To address the limitations of 3D CNNs in long-range temporal modeling and the spatiotemporal imbalance and high computational cost of Transformers in bird’s-eye-view (BEV) semantic segmentation, this paper proposes a lightweight and efficient joint spatiotemporal modeling framework. The core innovation is a learnable geo-aware masking mechanism embedded within the convolutional gating structure of ConvGRU, which explicitly suppresses temporal noise from irrelevant regions while preserving the local receptive field of CNNs and the sequential modeling capability of RNNs. Evaluated on the NuScenes dataset, the method achieves state-of-the-art performance in BEV semantic segmentation, with significant improvements in segmentation accuracy. Moreover, it reduces model parameters by approximately 40% and accelerates inference speed by 2.1× compared to baseline approaches—outperforming mainstream Transformer-based methods in both efficiency and accuracy.

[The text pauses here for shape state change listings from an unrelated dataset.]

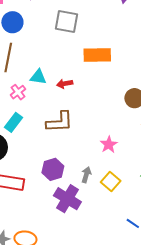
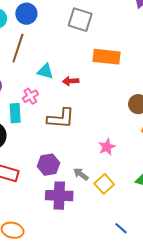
pink cross: (18, 92) -> (30, 96), moved
cyan rectangle: (14, 122) -> (15, 113), turned -48
gray arrow: (86, 175) -> (81, 174), turned -77
purple cross: (67, 199) -> (59, 196), turned -36

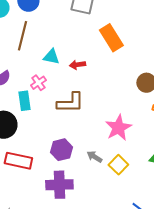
orange rectangle: (107, 57) -> (111, 38), turned 56
pink star: (107, 147) -> (118, 128), size x1.5
purple cross: (59, 196) -> (59, 185), moved

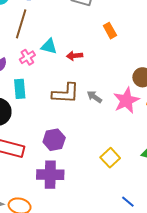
orange rectangle: (111, 38) -> (110, 31), size x0.6
pink cross: (38, 83) -> (27, 57), moved
pink star: (118, 128) -> (126, 100), moved
gray arrow: (94, 157) -> (94, 97), moved

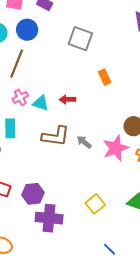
cyan triangle: (49, 46) -> (41, 103), moved
purple hexagon: (54, 140) -> (33, 194), moved
purple cross: (50, 175) -> (49, 218), moved

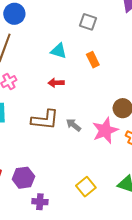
gray square: (80, 39) -> (88, 22), moved, size x0.7
cyan triangle: (41, 103) -> (59, 51), moved
purple cross: (49, 218) -> (40, 202), size x0.6

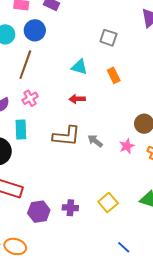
pink star: (105, 130) -> (127, 146), size x0.6
purple hexagon: (23, 178) -> (39, 212), moved
purple cross: (40, 202) -> (70, 208), moved

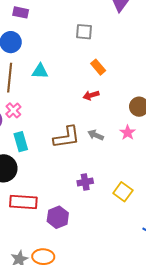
cyan triangle: (79, 67) -> (40, 71), moved
pink cross: (30, 98) -> (13, 110), moved
red arrow: (77, 99) -> (91, 95), moved
purple cross: (70, 208) -> (85, 182), moved

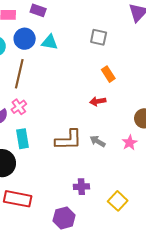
cyan triangle: (40, 71) -> (50, 42), moved
purple hexagon: (58, 217) -> (64, 218), moved

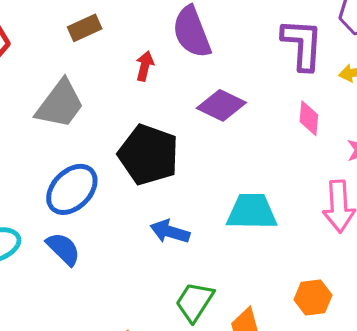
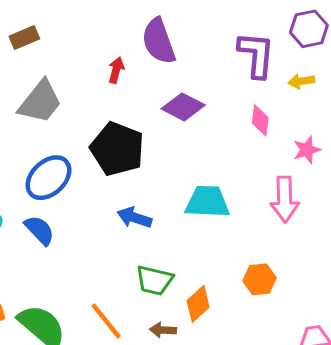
brown rectangle: (85, 28) -> (24, 38), moved
green trapezoid: (195, 302) -> (154, 280), turned -111

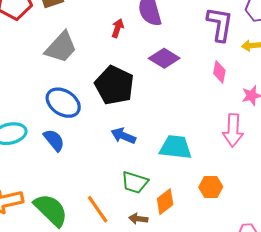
blue ellipse: (48, 178) -> (63, 103), turned 72
cyan trapezoid: (207, 202) -> (176, 147), moved

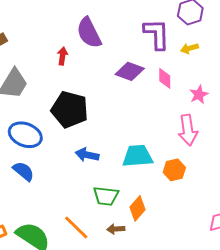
purple diamond: (164, 58) -> (130, 71), moved
orange hexagon: (211, 187) -> (174, 170), moved

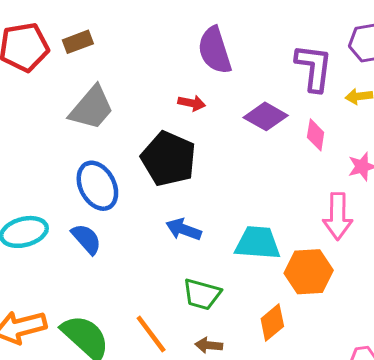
red arrow: (62, 56) -> (192, 103), moved, turned 84
blue ellipse: (25, 135) -> (97, 186), turned 32
orange hexagon: (174, 170) -> (309, 272), size x1.4
orange diamond: (138, 208) -> (272, 322), moved

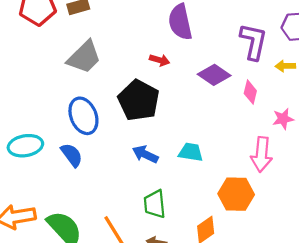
cyan trapezoid: (258, 243) -> (191, 152), moved, size x0.7
green trapezoid: (202, 294) -> (155, 204), turned 64

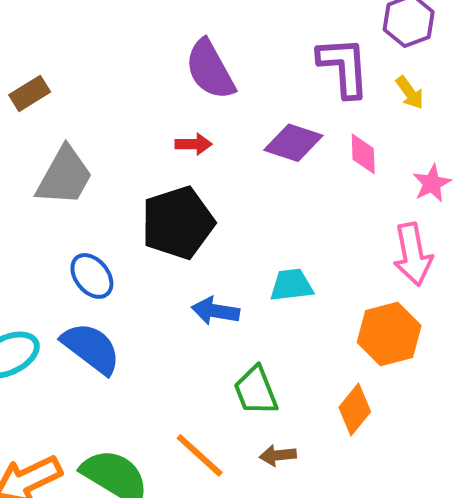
yellow arrow: (285, 66) -> (410, 93), turned -108
black pentagon: (139, 100) -> (178, 223), turned -30
blue ellipse: (83, 116) -> (92, 276), size x0.7
blue semicircle: (72, 155) -> (91, 348), size x1.4

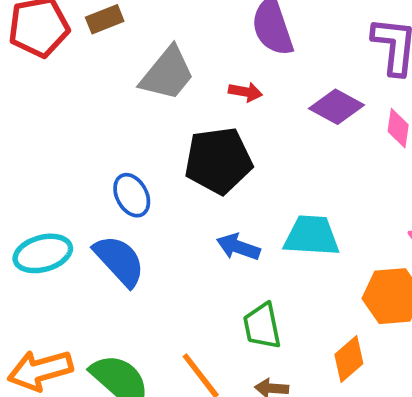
gray trapezoid: (64, 176) -> (167, 74), moved
cyan trapezoid: (291, 285) -> (312, 236), size x1.4

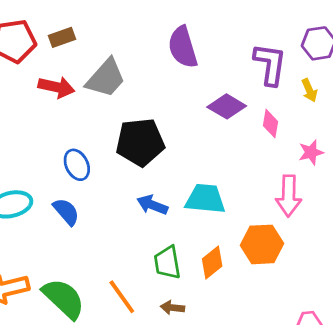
red arrow: (245, 92) -> (56, 87), moved, size x1.5
blue semicircle: (119, 261) -> (66, 212), size x0.7
orange diamond: (349, 359) -> (212, 263), moved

Convolutional Neural Networks (CNNs) have significantly impacted various computer vision tasks, however, they inherently struggle to model long-range dependencies explicitly due to the localized nature of convolution operations. Although Transformers have addressed limitations in long-range dependencies for the spatial dimension, the temporal dimension remains underexplored. In this paper, we first highlight that 3D CNNs exhibit limitations in capturing long-range temporal dependencies. Though Transformers mitigate spatial dimension issues, they result in a considerable increase in parameter and processing speed reduction. To overcome these challenges, we introduce a simple yet effective module, Geographically Masked Convolutional Gated Recurrent Unit (Geo-ConvGRU), tailored for Bird's-Eye View segmentation. Specifically, we substitute the 3D CNN layers with ConvGRU in the temporal module to bolster the capacity of networks for handling temporal dependencies. Additionally, we integrate a geographical mask into the Convolutional Gated Recurrent Unit to suppress noise introduced by the temporal module. Comprehensive experiments conducted on the NuScenes dataset substantiate the merits of the proposed Geo-ConvGRU, revealing that our approach attains state-of-the-art performance in Bird's-Eye View segmentation.